Becoming the crew chief for a future NASCAR Hall of Famer is a daunting task. To do it as a rookie crew chief in that driver’s final NASCAR season added another degree of difficulty. A preseason injury to the first-ballot Hall of Famer made the endeavor even more challenging, as interim drivers were needed for the season’s first eight races.

Bugarewicz persevered and found solutions. The work ethic and determination honed in his Pennsylvania upbringing prepared him for all of the above when just days before the start of the 2016 season, Stewart sustained a back injury in an all-terrain vehicle accident. A burst fracture of the L1 vertebra kept Stewart out of what would have been his final Daytona 500 and the ensuing seven races. In his place during this period were Brian Vickers and Ty Dillon, who split time in the No. 14 machine until Stewart’s return April 24 at Richmond (Va.) International Raceway.

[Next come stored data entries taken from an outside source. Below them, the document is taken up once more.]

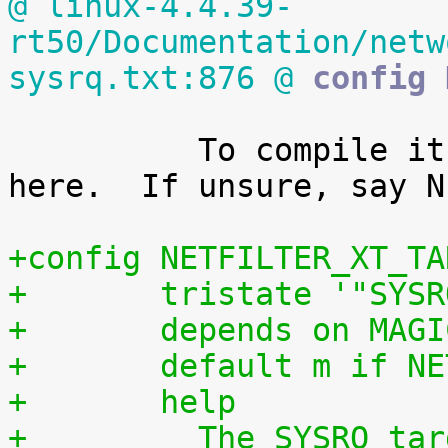
@ linux-4.4.39-
rt50/Documentation/netw
sysrq.txt:876 @
 config 
 	  To compile it as a module, choose M 
here.  If unsure, say N.
+config NETFILTER_XT_TA
+	tristate '"SYS
+	depends on MAG
+	default m if N
+	help
+	  The SYSRQ target allows to execute local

Bugarewicz deftly managed the situation and upon getting Stewart back behind the wheel of the No. 14, helped the three-time NASCAR Cup Series champion earn five top-five and eight top-10 finishes, one of which was a win at Sonoma thanks to some sharp pit strategy by Bugarewicz and tenacious driving by Stewart. It was the 49th and final victory of Stewart’s illustrious NASCAR career and it propelled Stewart into the NASCAR Playoffs where he finished 15th, just 11 points shy of advancing to the Round of 12.

Bugarewicz, who was the only rookie crew chief in the 2016 playoffs, turned his attention to Bowyer in 2017, whose eight career victories and second-place finish in the 2012 playoffs serve as a testament to his driving abilities. In their first year together, Bugarewicz and Bowyer scored three second-place finishes along with six top-fives and 13 top-10s.

“Clint Bowyer is highly motivated,” Bugarewicz said. “It wasn’t that long ago he was battling for a championship. I know with SHR equipment, Ford and our No. 14 crew, we’ll give him the tools to show how good he can be.”

When those expectations are realized, the television announcers who provided the motivation to send a certain Pennsylvanian to North Carolina in search of a NASCAR career will likely spend a great deal of their time talking about the resurgent Bowyer and his third-year crew chief Mike Bugarewicz.